Lunedì 22 ottobre 2018
A casa Di Francesco. Nel calcio è così, se vi piace. Facile a dirsi e a farsi. Ed è già successo: Luis Enrique, Zeman, Andreazzoli, Garcia e Spalletti. Ma, come si è visto, non è solo in panchina il problema. Ieri, oggi e domani. Perché lì la Roma non riesce a mettere seduto il Big che vorrebbe anche la piazza. Almeno 3 i possibili candidati che il consulente Baldini, sempre più al centro della strategia Usa, ha contattato in passato. Niente da fare: Allegri ha preferito restare da sopportato al Milan e aspettare l'esonero di Berlusconi; Ancelotti ha invece scelto il Bayern e adesso il Napoli; Conte ha lasciato l'Italia per il Chelsea e ora andrebbe al Milan o al Real. Mai, dunque, fu prima scelta. Nemmeno quando Pallotta chiamò Spalletti, voluto a Trigoria più per cancellare Totti che per vincere qualsiasi trofeo. Il 28 maggio 2017, con il pollice verso della gens all'Olimpico per il presidente e l'allenatore, il piano venne smascherato a furor di popolo.

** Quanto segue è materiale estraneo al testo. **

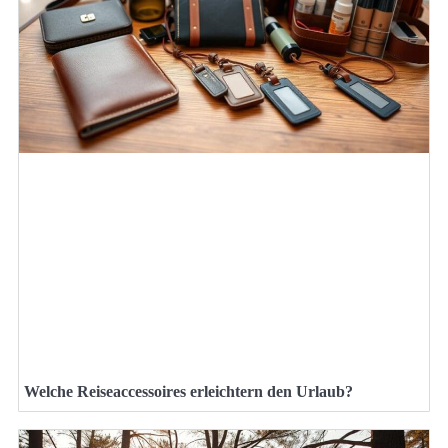
Welche Reiseaccessoires erleichtern den Urlaub?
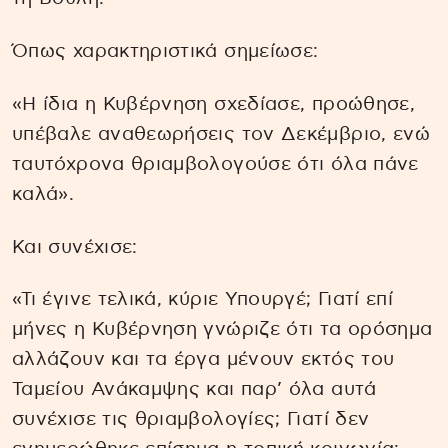
Όπως χαρακτηριστικά σημείωσε:
«Η ίδια η Κυβέρνηση σχεδίασε, προώθησε,
υπέβαλε αναθεωρήσεις τον Δεκέμβριο, ενώ
ταυτόχρονα θριαμβολογούσε ότι όλα πάνε
καλά».
Και συνέχισε:
«Τι έγινε τελικά, κύριε Υπουργέ; Γιατί επί
μήνες η Κυβέρνηση γνώριζε ότι τα ορόσημα
αλλάζουν και τα έργα μένουν εκτός του
Ταμείου Ανάκαμψης και παρ’ όλα αυτά
συνέχισε τις θριαμβολογίες; Γιατί δεν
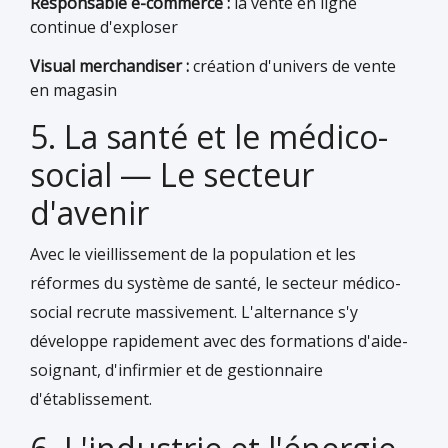
Responsable e-commerce :
la vente en ligne
continue d'exploser
Visual merchandiser :
création d'univers de vente
en magasin
5. La santé et le médico-
social — Le secteur
d'avenir
Avec le vieillissement de la population et les
réformes du système de santé, le secteur médico-
social recrute massivement. L'alternance s'y
développe rapidement avec des formations d'aide-
soignant, d'infirmier et de gestionnaire
d'établissement.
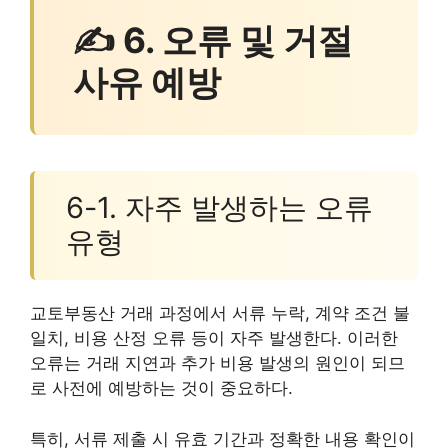
✍ 6. 오류 및 거절
사유 예방
6-1. 자주 발생하는 오류
유형
교토부동산 거래 과정에서 서류 누락, 계약 조건 불
일치, 비용 산정 오류 등이 자주 발생한다. 이러한
오류는 거래 지연과 추가 비용 발생의 원인이 되므
로 사전에 예방하는 것이 중요하다.
특히, 서류 제출 시 유효 기간과 정확한 내용 확인이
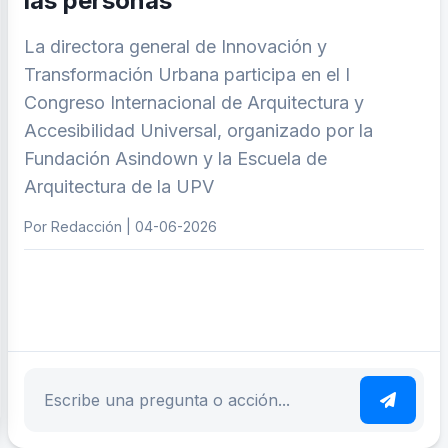
las personas
La directora general de Innovación y
Transformación Urbana participa en el I
Congreso Internacional de Arquitectura y
Accesibilidad Universal, organizado por la
Fundación Asindown y la Escuela de
Arquitectura de la UPV
Por Redacción | 04-06-2026
ar tema
Escribe tu pregunta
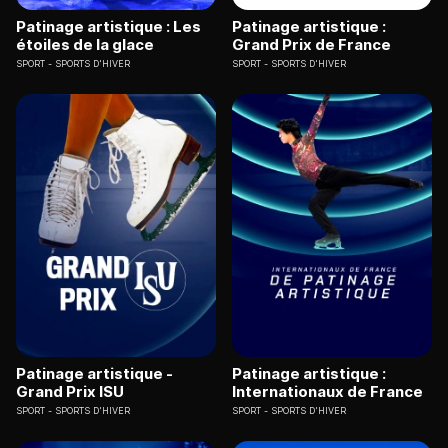
Patinage artistique : Les
Patinage artistique :
étoiles de la glace
Grand Prix de France
SPORT
SPORTS D'HIVER
SPORT
SPORTS D'HIVER
Patinage artistique -
Patinage artistique :
Grand Prix ISU
Internationaux de France
SPORT
SPORTS D'HIVER
SPORT
SPORTS D'HIVER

GUIDA ACCOMPAGNATA Mai il Big vestito di giallorosso, insomma. Perché l'allenatore della Roma sa che cosa l'aspetta a Trigoria: il mercato lo fa la proprietà. Qui non si sceglie, si accetta. Accade pure alla Juve. «Lì però acquistano CR7» il pensiero in estate di Di Francesco quando ha visto davanti a sé Kluivert. Eusebio non prende i fischi dai tifosi che invece offendono Pallotta, dirigenti e giocatori. E che, però, lo contestano per non essersi messo di traverso durante il ridimensionamento d'estate. Lo vedono fragile davanti a dirigenti come la squadra davanti agli avversari. Le partenze eccellenti di Alisson, Nainggolan e Strootman hanno del resto reso più povero il gruppo. Ridotto al minimo nella personalità, nella qualità e nell'esperienza. Addii dolorosi con motivazioni economiche, comportamentali e tecniche. Numericamente la rosa è sofferente, scarseggiano gli interpreti di sostanza e spessore soprattutto a centrocampo. Abbondano, invece, voci e volti che ci raccontano il bello della società giallorossa. Dentro e fuori il Bernardini. Mediaticamente la società ha stravinto, trovando più di una sponda per trasmettere il suo Credo. Unico e incontestabile. Via con il messaggio giusto, da recapitare in città. In poche ore, ecco trasmesso il successo di inizio estate: a 70 milioni il portiere va ceduto e basta. Non fa niente che Alisson è probabilmente il numero uno al mondo. C'è la gara ad arricchirsi la bocca, voltando le spalle alla bacheca. E allora, avanti con il prossimo: non ci si può comportare come ha fatto Nainggolan, il club fa bene a darlo via perché fa una vita che, come dimostrano i test, non è da atleta. Arriva Pastore che non sta certo meglio di lui: un polpaccio tira l'altro e si stira come l'altro. Muscoli da assicurare e non sicuri. Cammina, invece, di rincorrere l'avversario. Strootman è la fotografia di come si depotenzia la rosa: via addirittura a mercato, in entrata, chiuso. Ma che festa sia, con l'affare che proprio non ti aspetti (allenatore, compagni e tifosi): ciao, tanto questo giocatore è a fine carriera. Baci e abbracci.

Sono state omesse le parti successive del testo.